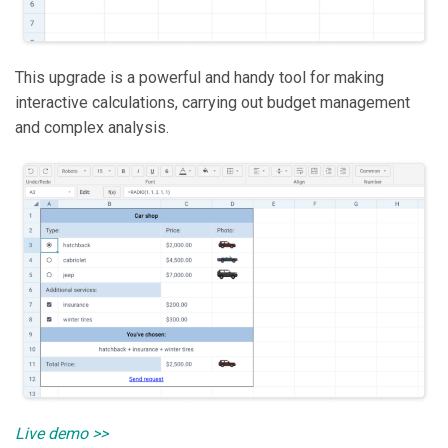
This upgrade is a powerful and handy tool for making
interactive calculations, carrying out budget management
and complex analysis.
Live demo >>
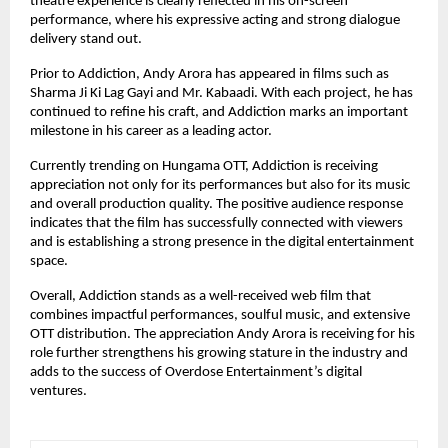
theatre experience is clearly reflected in his on-screen 
performance, where his expressive acting and strong dialogue 
delivery stand out.
Prior to Addiction, Andy Arora has appeared in films such as 
Sharma Ji Ki Lag Gayi and Mr. Kabaadi. With each project, he has 
continued to refine his craft, and Addiction marks an important 
milestone in his career as a leading actor.
Currently trending on Hungama OTT, Addiction is receiving 
appreciation not only for its performances but also for its music 
and overall production quality. The positive audience response 
indicates that the film has successfully connected with viewers 
and is establishing a strong presence in the digital entertainment 
space.
Overall, Addiction stands as a well-received web film that 
combines impactful performances, soulful music, and extensive 
OTT distribution. The appreciation Andy Arora is receiving for his 
role further strengthens his growing stature in the industry and 
adds to the success of Overdose Entertainment’s digital 
ventures.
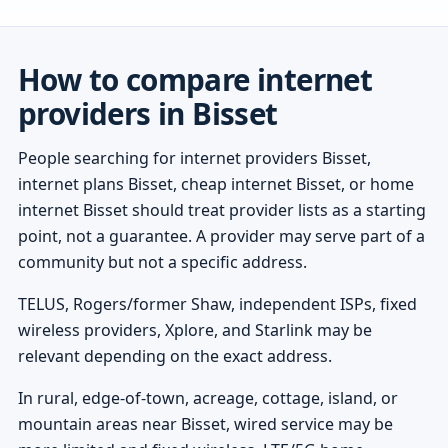
How to compare internet
providers in Bisset
People searching for internet providers Bisset,
internet plans Bisset, cheap internet Bisset, or home
internet Bisset should treat provider lists as a starting
point, not a guarantee. A provider may serve part of a
community but not a specific address.
TELUS, Rogers/former Shaw, independent ISPs, fixed
wireless providers, Xplore, and Starlink may be
relevant depending on the exact address.
In rural, edge-of-town, acreage, cottage, island, or
mountain areas near Bisset, wired service may be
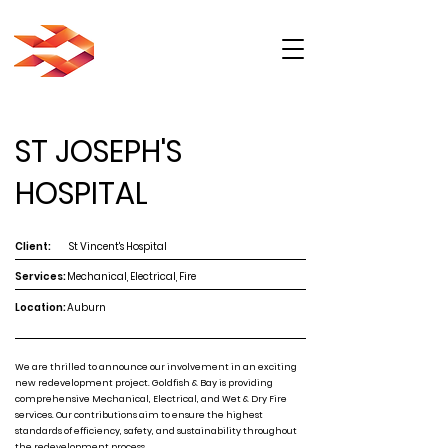
ST JOSEPH'S
HOSPITAL
Client:
St Vincent's Hospital
Services:
Mechanical, Electrical, Fire
Location:
Auburn
We are thrilled to announce our involvement in an exciting
new redevelopment project. Goldfish & Bay is providing
comprehensive Mechanical, Electrical, and Wet & Dry Fire
services. Our contributions aim to ensure the highest
standards of efficiency, safety, and sustainability throughout
the redevelopment process.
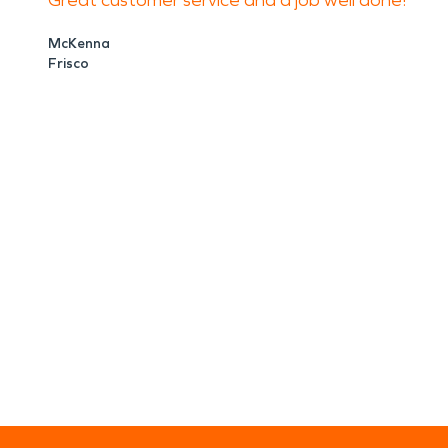
Great customer service and a job well done!
McKenna
Frisco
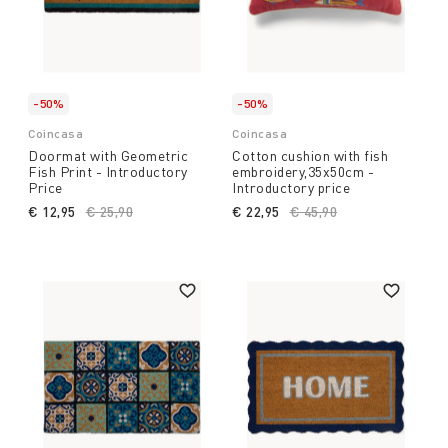
-50%
-50%
Coincasa
Coincasa
Doormat with Geometric
Cotton cushion with fish
Fish Print - Introductory
embroidery,35x50cm -
Price
Introductory price
€ 12,95
Price reduced from
€ 25,90
to
€ 22,95
Price reduced from
€ 45,90
to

● **Instructions for the task**: Only lines that include "digital" belong in the answer; copy all of them from the listing.

● **Reply**:
and is establishing a strong presence in the digital entertainment 
adds to the success of Overdose Entertainment’s digital 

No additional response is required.